● **WHAT TO WORK ON**
Among the lines of data below, reproduce only those from the one with "La mappa mostra che il trasporto delle" through the one with "För att motverka denna", exactly as they stand, both ends included.

Collected data
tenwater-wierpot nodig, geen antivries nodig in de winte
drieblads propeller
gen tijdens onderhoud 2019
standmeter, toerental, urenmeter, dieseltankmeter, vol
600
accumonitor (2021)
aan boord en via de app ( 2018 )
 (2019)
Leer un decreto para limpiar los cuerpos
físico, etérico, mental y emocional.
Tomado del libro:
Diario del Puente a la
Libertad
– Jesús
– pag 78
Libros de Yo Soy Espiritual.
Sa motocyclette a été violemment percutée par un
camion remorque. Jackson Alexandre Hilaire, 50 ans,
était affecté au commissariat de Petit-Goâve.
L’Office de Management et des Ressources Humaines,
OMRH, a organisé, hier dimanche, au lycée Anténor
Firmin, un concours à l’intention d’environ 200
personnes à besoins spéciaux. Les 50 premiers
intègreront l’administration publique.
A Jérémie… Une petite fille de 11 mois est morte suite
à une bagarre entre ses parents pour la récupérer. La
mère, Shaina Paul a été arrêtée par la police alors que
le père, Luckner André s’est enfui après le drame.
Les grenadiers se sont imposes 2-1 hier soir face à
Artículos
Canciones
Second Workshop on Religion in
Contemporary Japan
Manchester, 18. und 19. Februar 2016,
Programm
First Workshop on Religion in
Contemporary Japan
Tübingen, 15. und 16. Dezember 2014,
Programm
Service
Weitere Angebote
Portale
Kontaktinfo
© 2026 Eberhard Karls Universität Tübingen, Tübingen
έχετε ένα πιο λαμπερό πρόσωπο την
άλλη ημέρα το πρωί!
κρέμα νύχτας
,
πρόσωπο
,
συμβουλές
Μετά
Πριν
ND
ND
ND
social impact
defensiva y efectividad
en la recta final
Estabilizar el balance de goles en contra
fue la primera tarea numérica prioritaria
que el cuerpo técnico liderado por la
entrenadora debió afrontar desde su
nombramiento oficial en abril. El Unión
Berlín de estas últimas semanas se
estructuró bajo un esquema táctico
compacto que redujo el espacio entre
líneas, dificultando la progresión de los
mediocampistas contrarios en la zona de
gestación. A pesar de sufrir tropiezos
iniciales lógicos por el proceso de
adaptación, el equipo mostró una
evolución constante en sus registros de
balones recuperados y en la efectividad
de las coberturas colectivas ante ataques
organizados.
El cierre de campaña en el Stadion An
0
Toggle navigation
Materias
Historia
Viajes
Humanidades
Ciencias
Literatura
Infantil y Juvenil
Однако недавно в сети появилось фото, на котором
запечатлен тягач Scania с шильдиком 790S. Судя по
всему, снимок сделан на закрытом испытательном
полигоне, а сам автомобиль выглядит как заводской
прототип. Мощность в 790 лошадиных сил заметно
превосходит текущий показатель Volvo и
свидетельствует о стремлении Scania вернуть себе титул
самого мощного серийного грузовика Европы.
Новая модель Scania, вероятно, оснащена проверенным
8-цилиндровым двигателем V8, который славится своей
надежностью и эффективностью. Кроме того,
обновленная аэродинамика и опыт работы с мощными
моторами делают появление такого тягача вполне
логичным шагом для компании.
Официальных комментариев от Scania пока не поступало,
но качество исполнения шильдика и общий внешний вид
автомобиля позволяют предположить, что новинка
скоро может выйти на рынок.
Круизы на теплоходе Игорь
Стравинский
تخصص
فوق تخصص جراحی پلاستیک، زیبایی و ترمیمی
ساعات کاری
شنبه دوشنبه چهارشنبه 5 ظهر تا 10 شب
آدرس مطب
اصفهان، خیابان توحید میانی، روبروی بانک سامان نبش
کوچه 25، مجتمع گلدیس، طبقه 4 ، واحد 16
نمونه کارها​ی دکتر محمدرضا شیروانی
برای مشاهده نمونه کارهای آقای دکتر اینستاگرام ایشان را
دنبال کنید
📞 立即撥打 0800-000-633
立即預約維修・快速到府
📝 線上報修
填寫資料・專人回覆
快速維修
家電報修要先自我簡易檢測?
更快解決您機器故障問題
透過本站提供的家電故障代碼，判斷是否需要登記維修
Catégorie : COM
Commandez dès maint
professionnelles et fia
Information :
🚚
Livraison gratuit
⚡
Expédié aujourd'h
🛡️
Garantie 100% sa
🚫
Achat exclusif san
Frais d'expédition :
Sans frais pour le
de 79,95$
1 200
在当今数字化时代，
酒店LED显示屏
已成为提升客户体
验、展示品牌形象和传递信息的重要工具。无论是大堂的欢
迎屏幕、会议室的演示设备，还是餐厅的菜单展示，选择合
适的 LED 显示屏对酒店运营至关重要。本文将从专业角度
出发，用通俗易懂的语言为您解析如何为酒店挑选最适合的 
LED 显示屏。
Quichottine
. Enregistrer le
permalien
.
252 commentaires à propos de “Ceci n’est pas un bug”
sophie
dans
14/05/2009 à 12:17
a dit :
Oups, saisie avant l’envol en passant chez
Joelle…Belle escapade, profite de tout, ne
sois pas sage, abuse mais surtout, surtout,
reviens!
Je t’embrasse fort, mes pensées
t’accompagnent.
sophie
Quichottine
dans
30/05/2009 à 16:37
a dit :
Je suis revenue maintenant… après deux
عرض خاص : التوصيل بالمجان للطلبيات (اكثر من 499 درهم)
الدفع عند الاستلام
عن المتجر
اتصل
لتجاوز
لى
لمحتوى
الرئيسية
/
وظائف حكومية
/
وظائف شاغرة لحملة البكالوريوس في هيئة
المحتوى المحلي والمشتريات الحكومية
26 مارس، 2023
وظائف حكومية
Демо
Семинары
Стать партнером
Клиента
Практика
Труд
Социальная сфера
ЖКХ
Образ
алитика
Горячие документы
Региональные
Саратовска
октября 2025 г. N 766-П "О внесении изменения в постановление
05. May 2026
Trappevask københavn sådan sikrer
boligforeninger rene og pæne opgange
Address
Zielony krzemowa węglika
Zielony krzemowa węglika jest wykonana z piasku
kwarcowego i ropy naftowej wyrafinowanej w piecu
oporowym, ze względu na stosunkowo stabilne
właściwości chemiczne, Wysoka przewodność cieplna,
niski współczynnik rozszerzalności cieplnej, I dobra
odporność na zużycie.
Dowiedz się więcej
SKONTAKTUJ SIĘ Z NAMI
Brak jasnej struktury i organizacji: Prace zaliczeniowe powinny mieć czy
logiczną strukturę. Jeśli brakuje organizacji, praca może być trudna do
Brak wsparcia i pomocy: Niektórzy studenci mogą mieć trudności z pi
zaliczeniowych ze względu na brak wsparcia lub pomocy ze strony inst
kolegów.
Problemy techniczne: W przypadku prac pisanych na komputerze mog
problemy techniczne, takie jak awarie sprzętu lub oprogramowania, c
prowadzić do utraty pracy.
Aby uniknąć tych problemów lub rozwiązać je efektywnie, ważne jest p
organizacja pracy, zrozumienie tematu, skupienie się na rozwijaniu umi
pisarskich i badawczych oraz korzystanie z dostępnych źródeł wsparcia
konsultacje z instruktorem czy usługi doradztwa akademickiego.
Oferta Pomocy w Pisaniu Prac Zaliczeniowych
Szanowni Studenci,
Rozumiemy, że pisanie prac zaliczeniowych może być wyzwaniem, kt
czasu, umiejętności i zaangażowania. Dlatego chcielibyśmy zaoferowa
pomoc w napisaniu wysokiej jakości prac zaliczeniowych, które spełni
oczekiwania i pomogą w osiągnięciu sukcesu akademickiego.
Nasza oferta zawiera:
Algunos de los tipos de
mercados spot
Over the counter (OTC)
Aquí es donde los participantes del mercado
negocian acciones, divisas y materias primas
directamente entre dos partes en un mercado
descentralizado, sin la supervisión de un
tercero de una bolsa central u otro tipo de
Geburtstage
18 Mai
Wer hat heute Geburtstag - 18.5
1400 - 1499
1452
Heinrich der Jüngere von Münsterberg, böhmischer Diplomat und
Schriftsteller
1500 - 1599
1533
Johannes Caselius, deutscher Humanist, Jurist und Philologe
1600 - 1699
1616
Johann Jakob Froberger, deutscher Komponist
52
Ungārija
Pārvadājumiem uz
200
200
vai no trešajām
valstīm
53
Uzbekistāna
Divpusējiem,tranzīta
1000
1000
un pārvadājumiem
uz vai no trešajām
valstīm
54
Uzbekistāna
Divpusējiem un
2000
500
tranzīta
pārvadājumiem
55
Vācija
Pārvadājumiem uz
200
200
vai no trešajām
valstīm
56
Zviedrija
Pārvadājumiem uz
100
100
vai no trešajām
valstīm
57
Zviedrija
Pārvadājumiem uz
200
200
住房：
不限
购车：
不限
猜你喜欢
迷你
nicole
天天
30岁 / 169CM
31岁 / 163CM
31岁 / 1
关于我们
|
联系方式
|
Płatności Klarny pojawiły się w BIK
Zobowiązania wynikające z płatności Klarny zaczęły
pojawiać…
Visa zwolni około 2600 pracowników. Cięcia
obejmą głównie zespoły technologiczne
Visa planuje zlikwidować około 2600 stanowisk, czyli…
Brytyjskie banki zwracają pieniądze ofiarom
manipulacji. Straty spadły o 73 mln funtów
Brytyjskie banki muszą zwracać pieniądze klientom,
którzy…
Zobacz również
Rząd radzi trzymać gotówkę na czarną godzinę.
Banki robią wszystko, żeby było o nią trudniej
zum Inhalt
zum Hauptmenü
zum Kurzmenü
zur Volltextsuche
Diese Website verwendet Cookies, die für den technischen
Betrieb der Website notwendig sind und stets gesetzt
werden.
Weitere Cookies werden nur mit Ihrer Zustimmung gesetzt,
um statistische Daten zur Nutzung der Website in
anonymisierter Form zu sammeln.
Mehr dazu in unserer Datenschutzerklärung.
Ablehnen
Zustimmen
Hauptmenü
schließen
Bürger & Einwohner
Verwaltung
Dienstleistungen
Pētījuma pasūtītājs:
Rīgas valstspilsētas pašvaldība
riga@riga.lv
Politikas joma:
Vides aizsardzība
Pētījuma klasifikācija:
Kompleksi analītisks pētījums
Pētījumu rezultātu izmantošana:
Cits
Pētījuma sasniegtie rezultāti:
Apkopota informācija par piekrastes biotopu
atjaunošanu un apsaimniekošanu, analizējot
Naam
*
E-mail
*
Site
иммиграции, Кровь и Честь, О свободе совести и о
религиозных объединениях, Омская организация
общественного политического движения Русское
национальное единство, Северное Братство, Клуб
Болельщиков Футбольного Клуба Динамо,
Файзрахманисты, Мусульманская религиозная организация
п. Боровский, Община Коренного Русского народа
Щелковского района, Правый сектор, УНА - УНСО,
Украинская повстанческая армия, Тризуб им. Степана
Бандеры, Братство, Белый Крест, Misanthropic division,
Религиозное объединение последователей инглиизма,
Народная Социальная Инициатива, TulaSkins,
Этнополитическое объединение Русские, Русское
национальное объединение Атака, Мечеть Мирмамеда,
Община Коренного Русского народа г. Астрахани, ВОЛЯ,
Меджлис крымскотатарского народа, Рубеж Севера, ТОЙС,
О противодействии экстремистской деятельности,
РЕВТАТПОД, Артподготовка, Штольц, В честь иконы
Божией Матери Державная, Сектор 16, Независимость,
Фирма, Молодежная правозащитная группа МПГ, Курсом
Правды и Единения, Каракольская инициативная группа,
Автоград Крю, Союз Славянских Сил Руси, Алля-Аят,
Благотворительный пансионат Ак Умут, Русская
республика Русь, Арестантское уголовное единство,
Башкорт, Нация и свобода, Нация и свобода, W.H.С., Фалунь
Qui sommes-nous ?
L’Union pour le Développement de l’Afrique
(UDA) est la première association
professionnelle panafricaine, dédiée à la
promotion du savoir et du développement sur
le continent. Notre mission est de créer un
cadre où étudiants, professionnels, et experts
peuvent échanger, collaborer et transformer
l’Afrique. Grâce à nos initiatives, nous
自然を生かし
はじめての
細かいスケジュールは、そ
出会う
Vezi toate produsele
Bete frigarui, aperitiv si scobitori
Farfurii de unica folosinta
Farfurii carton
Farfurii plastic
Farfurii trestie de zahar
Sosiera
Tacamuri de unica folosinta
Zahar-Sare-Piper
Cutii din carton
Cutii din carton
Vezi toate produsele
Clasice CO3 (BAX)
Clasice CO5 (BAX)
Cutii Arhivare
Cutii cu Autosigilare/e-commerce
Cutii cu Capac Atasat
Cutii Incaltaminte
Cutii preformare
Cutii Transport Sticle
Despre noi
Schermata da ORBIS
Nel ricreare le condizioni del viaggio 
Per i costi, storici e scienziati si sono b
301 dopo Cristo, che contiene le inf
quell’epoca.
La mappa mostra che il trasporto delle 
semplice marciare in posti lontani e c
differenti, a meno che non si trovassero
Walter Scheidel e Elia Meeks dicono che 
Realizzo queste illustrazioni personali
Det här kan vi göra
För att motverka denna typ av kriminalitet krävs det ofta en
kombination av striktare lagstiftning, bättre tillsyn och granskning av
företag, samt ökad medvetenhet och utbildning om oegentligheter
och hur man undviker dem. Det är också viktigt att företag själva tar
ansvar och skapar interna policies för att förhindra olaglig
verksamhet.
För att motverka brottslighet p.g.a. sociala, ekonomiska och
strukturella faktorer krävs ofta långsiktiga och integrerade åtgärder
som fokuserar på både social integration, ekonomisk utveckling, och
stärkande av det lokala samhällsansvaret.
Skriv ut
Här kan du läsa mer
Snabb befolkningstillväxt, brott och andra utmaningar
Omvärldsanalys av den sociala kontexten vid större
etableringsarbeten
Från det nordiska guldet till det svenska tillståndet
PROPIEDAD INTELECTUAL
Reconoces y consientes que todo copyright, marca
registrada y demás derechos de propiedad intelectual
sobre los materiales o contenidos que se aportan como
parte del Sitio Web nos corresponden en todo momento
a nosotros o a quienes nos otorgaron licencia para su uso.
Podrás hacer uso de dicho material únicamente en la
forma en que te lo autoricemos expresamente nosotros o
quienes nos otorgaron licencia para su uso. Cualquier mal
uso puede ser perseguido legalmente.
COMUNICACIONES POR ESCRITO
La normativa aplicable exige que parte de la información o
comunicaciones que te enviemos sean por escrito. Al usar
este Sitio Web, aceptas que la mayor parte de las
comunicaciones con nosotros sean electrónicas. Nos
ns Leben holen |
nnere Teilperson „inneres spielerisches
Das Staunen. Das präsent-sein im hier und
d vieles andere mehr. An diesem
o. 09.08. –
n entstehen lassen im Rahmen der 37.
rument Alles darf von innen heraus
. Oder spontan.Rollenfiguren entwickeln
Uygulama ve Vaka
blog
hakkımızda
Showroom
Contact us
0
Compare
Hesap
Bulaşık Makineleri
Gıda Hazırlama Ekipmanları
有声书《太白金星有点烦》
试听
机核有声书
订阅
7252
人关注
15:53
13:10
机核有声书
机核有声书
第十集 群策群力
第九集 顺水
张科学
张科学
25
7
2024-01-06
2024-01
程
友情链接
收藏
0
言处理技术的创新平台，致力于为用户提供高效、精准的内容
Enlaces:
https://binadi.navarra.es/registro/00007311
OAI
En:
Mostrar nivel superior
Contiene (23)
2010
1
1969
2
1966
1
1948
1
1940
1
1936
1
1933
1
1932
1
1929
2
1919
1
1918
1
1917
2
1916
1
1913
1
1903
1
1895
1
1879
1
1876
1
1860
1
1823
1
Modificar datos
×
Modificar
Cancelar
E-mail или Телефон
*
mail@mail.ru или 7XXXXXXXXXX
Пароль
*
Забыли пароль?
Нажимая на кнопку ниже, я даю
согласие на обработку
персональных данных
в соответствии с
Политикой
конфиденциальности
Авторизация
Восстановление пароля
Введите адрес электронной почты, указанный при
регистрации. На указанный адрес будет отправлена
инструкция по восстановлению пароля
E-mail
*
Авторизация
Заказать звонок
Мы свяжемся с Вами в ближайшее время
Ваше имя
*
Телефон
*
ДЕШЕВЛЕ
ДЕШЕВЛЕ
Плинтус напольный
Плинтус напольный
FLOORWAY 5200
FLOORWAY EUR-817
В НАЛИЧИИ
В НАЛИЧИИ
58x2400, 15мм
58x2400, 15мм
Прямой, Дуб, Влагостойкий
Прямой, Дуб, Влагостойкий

● **ANSWER TO THE PROBLEM**
La mappa mostra che il trasporto delle 
semplice marciare in posti lontani e c
differenti, a meno che non si trovassero
Walter Scheidel e Elia Meeks dicono che 
Realizzo queste illustrazioni personali
Det här kan vi göra
För att motverka denna typ av kriminalitet krävs det ofta en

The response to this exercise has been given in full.